> [YOUR ASSIGNMENT]: Every line of the data below must be output exactly, with images left out.

⁂

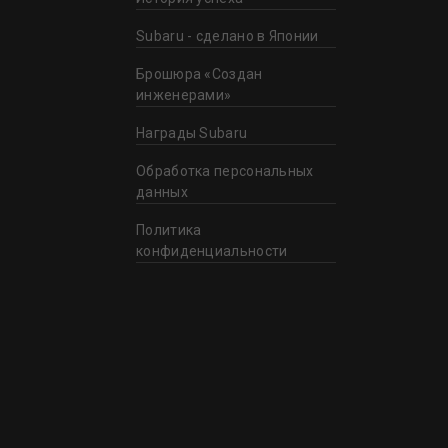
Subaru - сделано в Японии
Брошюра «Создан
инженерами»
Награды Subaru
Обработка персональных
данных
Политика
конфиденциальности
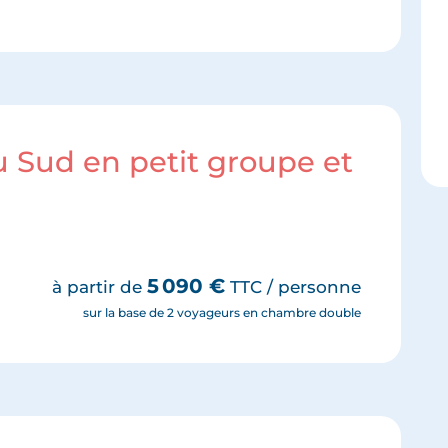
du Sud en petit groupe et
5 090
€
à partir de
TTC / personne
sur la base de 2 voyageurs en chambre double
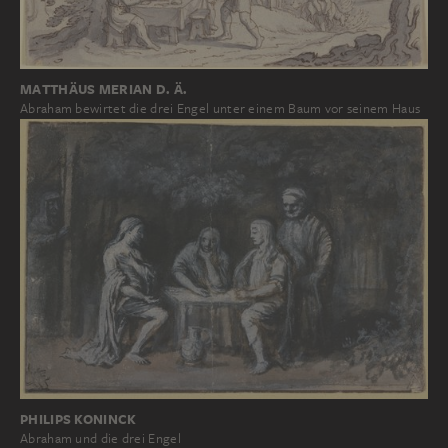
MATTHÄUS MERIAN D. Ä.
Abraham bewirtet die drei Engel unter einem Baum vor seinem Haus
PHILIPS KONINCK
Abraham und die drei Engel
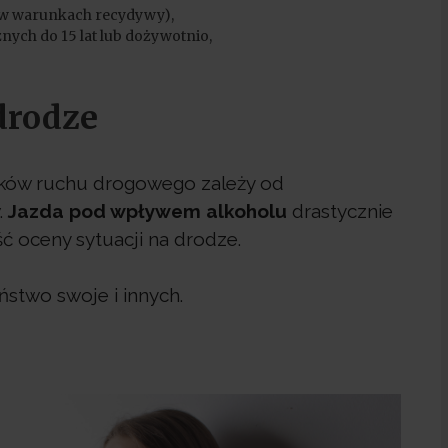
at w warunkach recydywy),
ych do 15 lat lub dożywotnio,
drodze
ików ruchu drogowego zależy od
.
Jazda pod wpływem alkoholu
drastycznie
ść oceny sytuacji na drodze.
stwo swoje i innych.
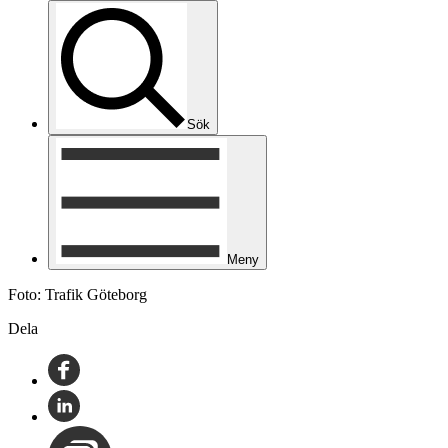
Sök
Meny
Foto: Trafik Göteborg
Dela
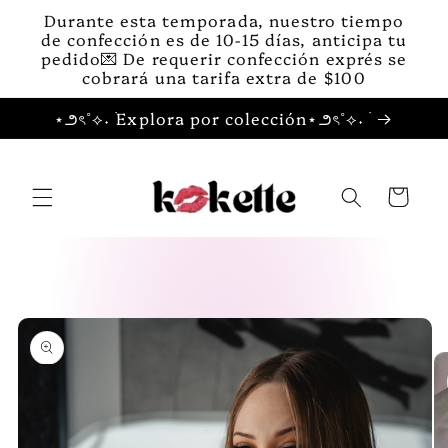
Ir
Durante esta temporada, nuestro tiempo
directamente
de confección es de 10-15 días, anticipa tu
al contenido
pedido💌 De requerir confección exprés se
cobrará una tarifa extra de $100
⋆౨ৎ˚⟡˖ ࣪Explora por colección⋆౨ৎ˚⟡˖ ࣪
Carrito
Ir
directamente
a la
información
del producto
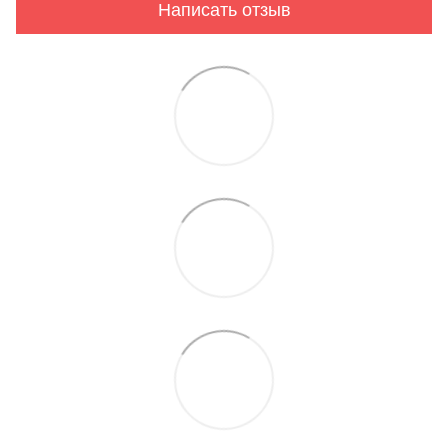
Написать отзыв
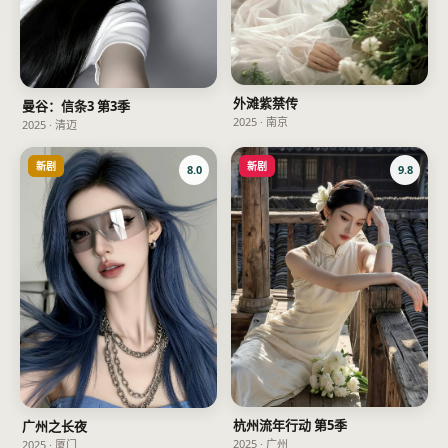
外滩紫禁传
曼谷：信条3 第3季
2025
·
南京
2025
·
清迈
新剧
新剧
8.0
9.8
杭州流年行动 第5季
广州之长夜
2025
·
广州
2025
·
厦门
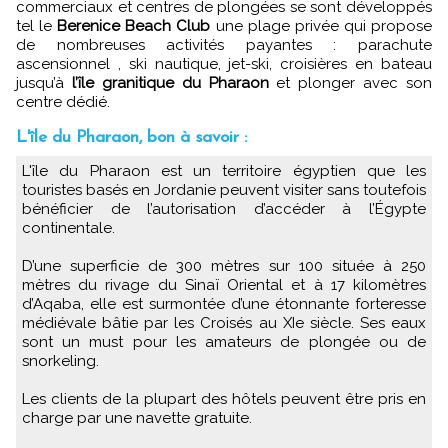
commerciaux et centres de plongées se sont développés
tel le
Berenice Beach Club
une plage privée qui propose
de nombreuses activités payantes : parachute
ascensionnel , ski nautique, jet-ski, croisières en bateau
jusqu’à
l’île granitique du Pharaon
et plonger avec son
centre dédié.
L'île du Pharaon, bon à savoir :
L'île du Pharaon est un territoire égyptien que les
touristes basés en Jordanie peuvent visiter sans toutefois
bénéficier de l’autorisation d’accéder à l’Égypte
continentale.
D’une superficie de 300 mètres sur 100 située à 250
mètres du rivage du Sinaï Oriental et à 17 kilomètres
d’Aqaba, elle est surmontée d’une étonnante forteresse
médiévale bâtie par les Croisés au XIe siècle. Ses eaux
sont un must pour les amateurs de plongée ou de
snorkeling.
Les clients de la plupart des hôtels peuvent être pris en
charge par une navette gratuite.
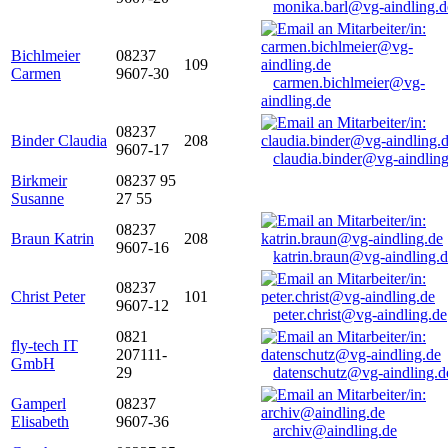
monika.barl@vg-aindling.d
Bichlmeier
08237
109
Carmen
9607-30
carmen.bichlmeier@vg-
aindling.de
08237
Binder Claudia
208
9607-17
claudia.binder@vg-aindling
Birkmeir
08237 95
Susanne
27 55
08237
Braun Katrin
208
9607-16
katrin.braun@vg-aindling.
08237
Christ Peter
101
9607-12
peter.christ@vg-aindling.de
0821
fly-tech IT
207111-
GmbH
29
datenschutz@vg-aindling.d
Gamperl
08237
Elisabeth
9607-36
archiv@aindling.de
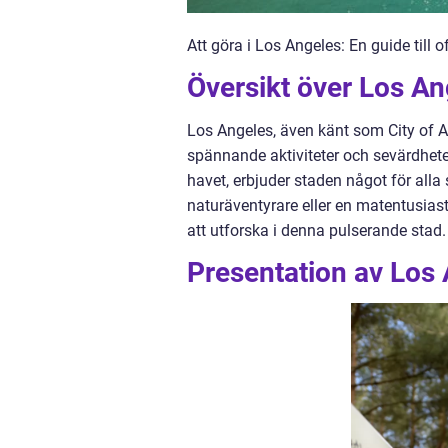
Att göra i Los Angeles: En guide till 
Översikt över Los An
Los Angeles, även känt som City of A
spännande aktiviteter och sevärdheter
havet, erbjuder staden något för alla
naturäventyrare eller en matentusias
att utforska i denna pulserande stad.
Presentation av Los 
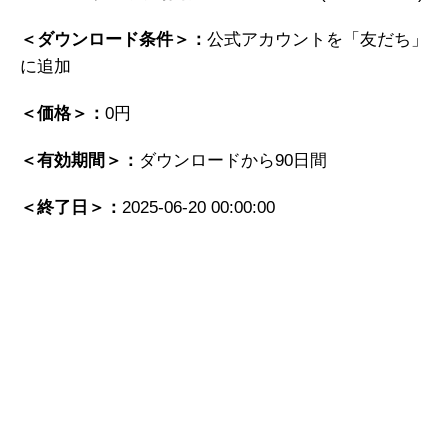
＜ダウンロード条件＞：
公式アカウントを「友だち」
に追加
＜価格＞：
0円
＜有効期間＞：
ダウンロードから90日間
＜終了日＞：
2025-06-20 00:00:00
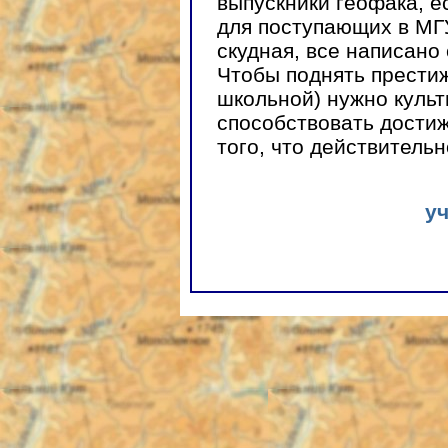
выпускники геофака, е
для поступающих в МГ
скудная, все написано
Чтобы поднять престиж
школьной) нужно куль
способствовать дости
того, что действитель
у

⁂

> [WRITTEN RESPONSE]:
Subaru - сделано в Японии
Брошюра «Создан
инженерами»
Награды Subaru
Обработка персональных
данных
Политика
конфиденциальности
du Sud en petit groupe et
5 090
€
à partir de
TTC / personne
sur la base de 2 voyageurs en chambre double
MATTHÄUS MERIAN D. Ä.
Abraham bewirtet die drei Engel unter einem Baum vor seinem Haus
PHILIPS KONINCK
Abraham und die drei Engel
at w warunkach recydywy),
ych do 15 lat lub dożywotnio,
drodze
ików ruchu drogowego zależy od
.
Jazda pod wpływem alkoholu
drastycznie
ść oceny sytuacji na drodze.
stwo swoje i innych.
Sök
Meny
Foto: Trafik Göteborg
Dela
Ir
Durante esta temporada, nuestro tiempo
directamente
de confección es de 10-15 días, anticipa tu
al contenido
pedido💌 De requerir confección exprés se
cobrará una tarifa extra de $100
⋆౨ৎ˚⟡˖ ࣪Explora por colección⋆౨ৎ˚⟡˖ ࣪
Carrito
Ir
directamente
a la
información
del producto
Написать отзыв
外滩紫禁传
曼谷：信条3 第3季
2025
·
南京
2025
·
清迈
新剧
新剧
8.0
9.8
杭州流年行动 第5季
广州之长夜
2025
·
广州
2025
·
厦门
commerciaux et centres de plongées se sont développés
tel le
Berenice Beach Club
une plage privée qui propose
de nombreuses activités payantes : parachute
ascensionnel , ski nautique, jet-ski, croisières en bateau
jusqu’à
l’île granitique du Pharaon
et plonger avec son
centre dédié.
L'île du Pharaon, bon à savoir :
L'île du Pharaon est un territoire égyptien que les
touristes basés en Jordanie peuvent visiter sans toutefois
bénéficier de l’autorisation d’accéder à l’Égypte
continentale.
D’une superficie de 300 mètres sur 100 située à 250
mètres du rivage du Sinaï Oriental et à 17 kilomètres
d’Aqaba, elle est surmontée d’une étonnante forteresse
médiévale bâtie par les Croisés au XIe siècle. Ses eaux
sont un must pour les amateurs de plongée ou de
snorkeling.
Les clients de la plupart des hôtels peuvent être pris en
charge par une navette gratuite.
monika.barl@vg-aindling.d
Bichlmeier
08237
109
Carmen
9607-30
carmen.bichlmeier@vg-
aindling.de
08237
Binder Claudia
208
9607-17
claudia.binder@vg-aindling
Birkmeir
08237 95
Susanne
27 55
08237
Braun Katrin
208
9607-16
katrin.braun@vg-aindling.
08237
Christ Peter
101
9607-12
peter.christ@vg-aindling.de
0821
fly-tech IT
207111-
GmbH
29
datenschutz@vg-aindling.d
Gamperl
08237
Elisabeth
9607-36
archiv@aindling.de
Att göra i Los Angeles: En guide till 
Översikt över Los An
Los Angeles, även känt som City of A
spännande aktiviteter och sevärdheter
havet, erbjuder staden något för alla
naturäventyrare eller en matentusias
att utforska i denna pulserande stad.
Presentation av Los 
＜ダウンロード条件＞：
公式アカウントを「友だち」
に追加
＜価格＞：
0円
＜有効期間＞：
ダウンロードから90日間
＜終了日＞：
2025-06-20 00:00:00
выпускники геофака, е
для поступающих в МГ
скудная, все написано
Чтобы поднять престиж
школьной) нужно куль
способствовать дости
того, что действитель
у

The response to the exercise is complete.